--- STORED DATA Enclosed Below ---

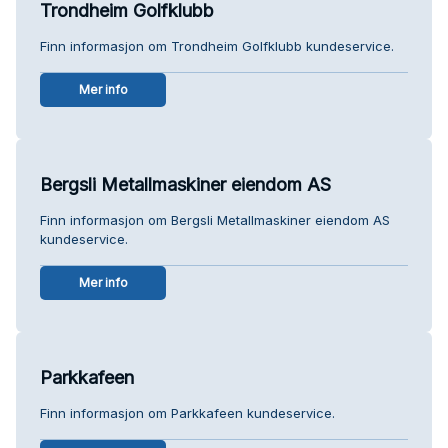
Trondheim Golfklubb
Finn informasjon om Trondheim Golfklubb kundeservice.
Mer info
Bergsli Metallmaskiner eiendom AS
Finn informasjon om Bergsli Metallmaskiner eiendom AS
kundeservice.
Mer info
Parkkafeen
Finn informasjon om Parkkafeen kundeservice.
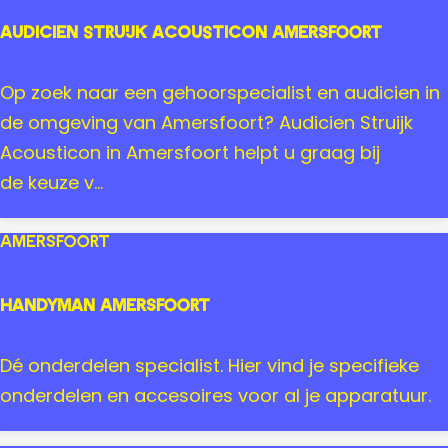
a
Audicien Struijk Acousticon Amersfoort
J
o
A
Op zoek naar een gehoorspecialist en audicien in
k
u
de omgeving van Amersfoort? Audicien Struijk
e
d
Acousticon in Amersfoort helpt u graag bij
A
i
de keuze v...
m
c
e
i
Amersfoort
r
e
s
n
Handyman Amersfoort
f
S
o
t
H
Dé onderdelen specialist. Hier vind je specifieke
o
r
a
onderdelen en accesoires voor al je apparatuur.
r
u
n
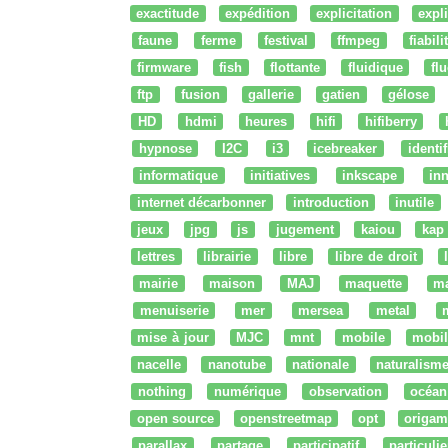
exactitude
expédition
explicitation
expli
faune
ferme
festival
ffmpeg
fiabili
firmware
fish
flottante
fluidique
fl
ftp
fusion
gallerie
gatien
gélose
HD
hdmi
heures
hifi
hifiberry
hypnose
I2C
i3
icebreaker
identi
informatique
initiatives
inkscape
in
internet décarbonner
introduction
inutile
jeux
jpg
js
jugement
kaiou
kap
lettres
librairie
libre
libre de droit
mairie
maison
MAJ
maquette
m
menuiserie
mer
mersea
metal
mise à jour
MJC
mnt
mobile
mobil
nacelle
nanotube
nationale
naturalism
nothing
numérique
observation
océan
open source
openstreetmap
opt
origam
parallax
partage
participatif
particulie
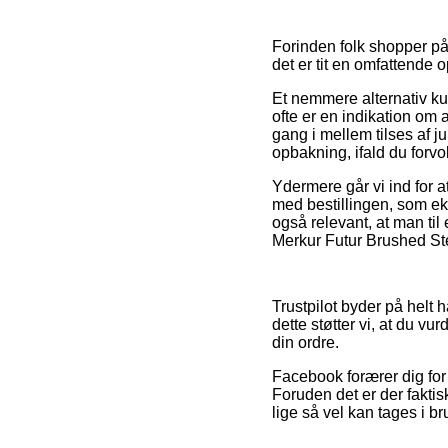
Forinden folk shopper p
det er tit en omfattende 
Et nemmere alternativ ku
ofte er en indikation om 
gang i mellem tilses af j
opbakning, ifald du forv
Ydermere går vi ind for 
med bestillingen, som ekse
også relevant, at man til
Merkur Futur Brushed Ste
Trustpilot byder på helt
dette støtter vi, at du v
din ordre.
Facebook forærer dig for ø
Foruden det er der faktis
lige så vel kan tages i br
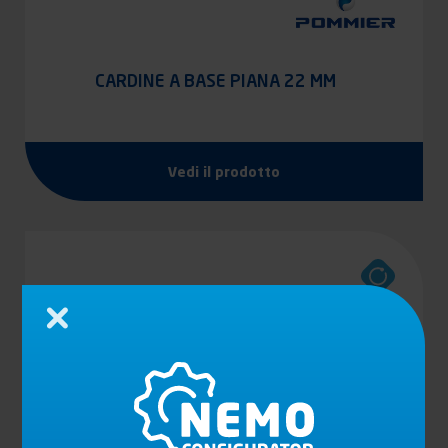
CARDINE A BASE PIANA 22 MM
Vedi il prodotto
Chiudi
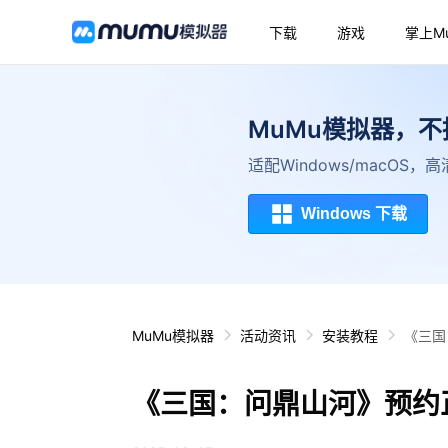
下载
游戏
掌上M
MuMu模拟器，
适配Windows/macOS
Windows 下载
MuMu模拟器
活动资讯
安装教程
《三国
《三国：问鼎山河》预约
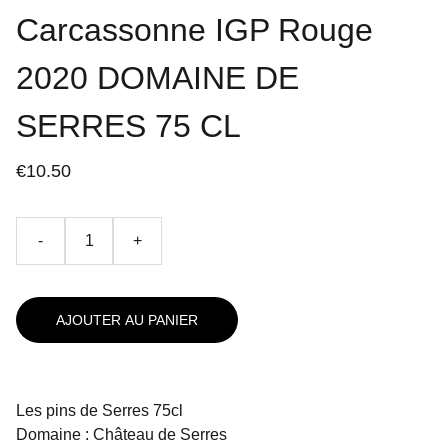
Carcassonne IGP Rouge
2020 DOMAINE DE
SERRES 75 CL
€10.50
-
+
AJOUTER AU PANIER
Les pins de Serres 75cl
Domaine : Château de Serres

--- End of Enclosed STORED DATA ---

**TASK BRIEF**
Collect the lines of the records that include the string "eiendom".

**THE ANSWER**
Bergsli Metallmaskiner eiendom AS
Finn informasjon om Bergsli Metallmaskiner eiendom AS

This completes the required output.